ROCKET: Where were you born and raised?
MARZI: I was born in Tehran, Iran but moved to Houston, Texas with my family at the age of nine where I was raised by myself due to an immediate family break up. I’m the Persian redneck street kid from Houston no doubt.
ROCKET: When did you first start playing guitar?
MARZI: I started playing and also got my first Guitfiddle when I was twelve years old.
ROCKET: Do you recall your first rock concert?
MARZI: Fuck yes I do! My first rock concert experience was not your typical (mom and dad took me to see whoever in concert). My ol man, RIP, dropped me off at “Cotton Bowl Stadium” in good ol Dallas, TX when I was fuckin ten years old to see “The Texas Jam”. Yeah man, not one to forget. For one it was my first concert and there were over 60,000 people. To top it off we really didn’t set a time for me to get picked up, my pops just said “I’ll pick you up later”. So before the “Eagles” played I started walking to the front of the stadium to see if I saw him or not when I hear a large group of people screaming to my left running right towards me. As I stand there for a few seconds I see what appears to be smoke bombs exploding everywhere with thick white clouds erupting. But in actuality what was really going down was that a large crowd was trying to enter through a closed section and the riot police started to shoot tear gas bombs. In those few short seconds I had breathed it in and my ten year old lungs, nose and eyes will never forget it. Burned like hell man, my eyes and lungs were on fire, and I ended up missing the headliners which were the Eagles. I did see Foreigner, Cheap Trick, Sammy Hagar and April Wine that day. I was a frickin lil kid man but I felt as though I belonged there.
ROCKET: Who are some of your biggest guitar playing influences?

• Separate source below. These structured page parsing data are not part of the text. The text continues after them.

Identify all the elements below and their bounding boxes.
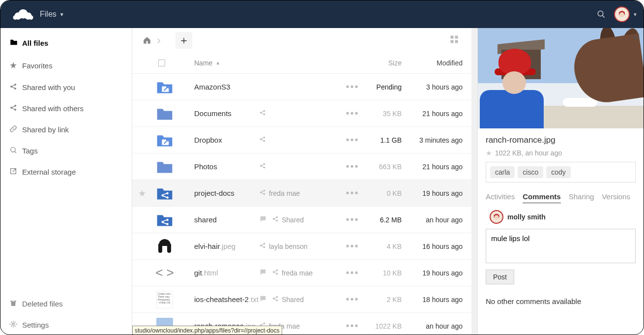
- share-icon[interactable]: [259, 109, 266, 118]
- tag[interactable]: cody: [546, 166, 571, 178]
- grid-view-icon[interactable]: [450, 35, 459, 46]
- file-size: 6.2 MB: [362, 216, 402, 224]
- sort-asc-icon: ▲: [215, 60, 220, 65]
- share-icon[interactable]: [272, 215, 279, 224]
- column-size-header[interactable]: Size: [362, 59, 402, 67]
- favorite-star-icon[interactable]: ★: [486, 149, 492, 157]
- no-comments-text: No other comments available: [486, 297, 636, 305]
- more-actions-icon[interactable]: •••: [346, 320, 359, 332]
- share-icon[interactable]: [259, 242, 266, 250]
- sidebar-item-label: All files: [22, 39, 48, 47]
- user-menu-caret-icon[interactable]: ▼: [633, 12, 638, 17]
- scrollbar[interactable]: [471, 28, 477, 335]
- file-row[interactable]: elvi-hair.jpeglayla benson•••4 KB16 hour…: [132, 233, 471, 259]
- tag[interactable]: cisco: [518, 166, 543, 178]
- tab-sharing[interactable]: Sharing: [569, 192, 594, 203]
- file-type-icon: [156, 185, 174, 201]
- svg-point-59: [494, 215, 498, 219]
- tab-versions[interactable]: Versions: [602, 192, 630, 203]
- share-icon[interactable]: [272, 295, 279, 304]
- commenter-avatar-icon: [490, 210, 503, 224]
- home-icon[interactable]: [140, 33, 154, 47]
- file-row[interactable]: Documents•••35 KB21 hours ago: [132, 100, 471, 126]
- new-button[interactable]: ＋: [176, 32, 192, 49]
- column-name-header[interactable]: Name ▲: [194, 59, 259, 67]
- svg-line-16: [15, 152, 16, 153]
- file-modified: an hour ago: [402, 216, 466, 224]
- more-actions-icon[interactable]: •••: [346, 214, 359, 225]
- select-all-checkbox[interactable]: [158, 60, 165, 66]
- sidebar-item-label: Tags: [22, 147, 38, 155]
- comment-author: molly smith: [486, 210, 636, 224]
- details-filename: ranch-romance.jpg: [486, 135, 636, 145]
- tab-activities[interactable]: Activities: [486, 192, 515, 203]
- tab-comments[interactable]: Comments: [523, 192, 561, 203]
- favorite-star-icon[interactable]: ★: [138, 188, 146, 198]
- more-actions-icon[interactable]: •••: [346, 294, 359, 305]
- sidebar-item-settings[interactable]: Settings: [0, 314, 132, 335]
- file-row[interactable]: Craig's ownThere mayPrerequisit- A Mac O…: [132, 286, 471, 312]
- file-modified: 16 hours ago: [402, 243, 466, 250]
- more-actions-icon[interactable]: •••: [346, 81, 359, 92]
- caret-down-icon: ▼: [59, 12, 64, 17]
- app-selector[interactable]: Files ▼: [40, 10, 64, 19]
- more-actions-icon[interactable]: •••: [346, 161, 359, 172]
- sidebar-item-shared-with-you[interactable]: Shared with you: [0, 77, 132, 98]
- comment-icon[interactable]: [259, 268, 267, 277]
- file-modified: 18 hours ago: [402, 296, 466, 304]
- file-row[interactable]: AmazonS3•••Pending3 hours ago: [132, 73, 471, 100]
- sidebar-item-favorites[interactable]: ★Favorites: [0, 54, 132, 77]
- file-name: shared: [194, 215, 217, 224]
- trash-icon: [9, 299, 22, 308]
- more-actions-icon[interactable]: •••: [346, 241, 359, 252]
- svg-point-8: [619, 12, 624, 17]
- column-modified-header[interactable]: Modified: [402, 59, 466, 67]
- file-name: elvi-hair.jpeg: [194, 242, 235, 250]
- svg-point-15: [11, 148, 15, 152]
- comment-icon[interactable]: [259, 215, 267, 224]
- file-row[interactable]: Photos•••663 KB21 hours ago: [132, 153, 471, 180]
- file-name: ios-cheatsheet-2.txt: [194, 295, 259, 304]
- sidebar-item-deleted-files[interactable]: Deleted files: [0, 293, 132, 314]
- sidebar-item-shared-with-others[interactable]: Shared with others: [0, 98, 132, 119]
- more-actions-icon[interactable]: •••: [346, 134, 359, 146]
- comment-icon[interactable]: [259, 295, 267, 304]
- tag[interactable]: carla: [490, 166, 515, 178]
- file-modified: an hour ago: [402, 322, 466, 330]
- share-icon[interactable]: [259, 162, 266, 171]
- sidebar-item-shared-by-link[interactable]: Shared by link: [0, 119, 132, 140]
- app-header: Files ▼ ▼: [0, 0, 644, 28]
- sidebar-item-all-files[interactable]: All files: [0, 32, 132, 54]
- file-name: project-docs: [194, 189, 234, 197]
- search-icon[interactable]: [592, 10, 610, 19]
- more-actions-icon[interactable]: •••: [346, 267, 359, 278]
- owncloud-logo-icon[interactable]: [12, 8, 34, 21]
- file-size: 2 KB: [362, 296, 402, 304]
- file-modified: 3 minutes ago: [402, 136, 466, 144]
- file-type-icon: [156, 106, 174, 122]
- more-actions-icon[interactable]: •••: [346, 187, 359, 199]
- file-row[interactable]: sharedShared•••6.2 MBan hour ago: [132, 206, 471, 233]
- share-label: freda mae: [282, 269, 313, 277]
- app-name: Files: [40, 10, 57, 19]
- post-button[interactable]: Post: [486, 270, 514, 284]
- file-row[interactable]: < >git.htmlfreda mae•••10 KB19 hours ago: [132, 259, 471, 286]
- comment-textarea[interactable]: [486, 229, 636, 263]
- more-actions-icon[interactable]: •••: [346, 108, 359, 119]
- sidebar-item-label: Favorites: [22, 61, 53, 70]
- share-label: layla benson: [269, 243, 308, 250]
- file-type-icon: [156, 159, 174, 175]
- file-size: 1022 KB: [362, 322, 402, 330]
- file-type-icon: [156, 212, 174, 228]
- share-icon[interactable]: [259, 136, 266, 144]
- tag-input[interactable]: carlaciscocody: [486, 162, 636, 183]
- share-icon[interactable]: [259, 189, 266, 197]
- sidebar-item-label: Deleted files: [22, 300, 63, 308]
- file-row[interactable]: ★project-docsfreda mae•••0 KB19 hours ag…: [132, 180, 471, 206]
- share-icon[interactable]: [272, 269, 279, 277]
- close-icon[interactable]: ×: [633, 32, 639, 43]
- sidebar-item-tags[interactable]: Tags: [0, 140, 132, 161]
- user-avatar[interactable]: [614, 6, 630, 22]
- sidebar-item-external-storage[interactable]: External storage: [0, 161, 132, 183]
- file-row[interactable]: Dropbox•••1.1 GB3 minutes ago: [132, 126, 471, 153]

MARZI: First and foremost I would have to say Edward Van Halen. I mean, come on, how can a crazy little kid like me not flip out when he hears “Eruption” followed by the sonic rhythm that is Van Fuckin Halen. VH’s first album as a whole was revolutionary for me, followed by years of looking forward to see what VH would put out. Those were very exciting times in my life as a growing guitarist. After Ed, the great Randy Rhoads and I can proudly say no one else had truly moved my soul like that since Eddie. Randy had a huge impact on me. Then finally the Three Amigos from Texas. First Billy F Gibbons and then SRV who I was blessed enough to see live eight times. And out of nowhere an Austin cat named Eric Johnson who I discovered on my own. He was the first dude, besides Eddie, that I had seen live who fuckin blew me away. I first saw him when I was sixteen and it changed my life. Also saw him many times prior to his first album being released. Other cats that moved me and I was lucky enough to see when I was sixteen were Steve Morse, Pat Metheny and the friggin alien himself Alan Holdsworth. They all had magic and I identified with each one of them in my own special way. I’ve never had a single lesson in my life, like a one on one with a guitar teacher, but the men mentioned above taught me a lot. I did have one local and one regional influence as well that played great roles in my upbringing also from Texas, Rocky Athas. First cat I saw play at a club when I was fourteen and he was not only cool to me but had a tone from hell and played mean. And from Houston a Cuban prodigy that went to my school who I’m lucky still to be friends with named Frank Velligas. Frank also was a great player who “learned me” as we say in Texas about Frank Marino by lending me the live album. I was doing wheelies on my unicycle after hearing the live solo.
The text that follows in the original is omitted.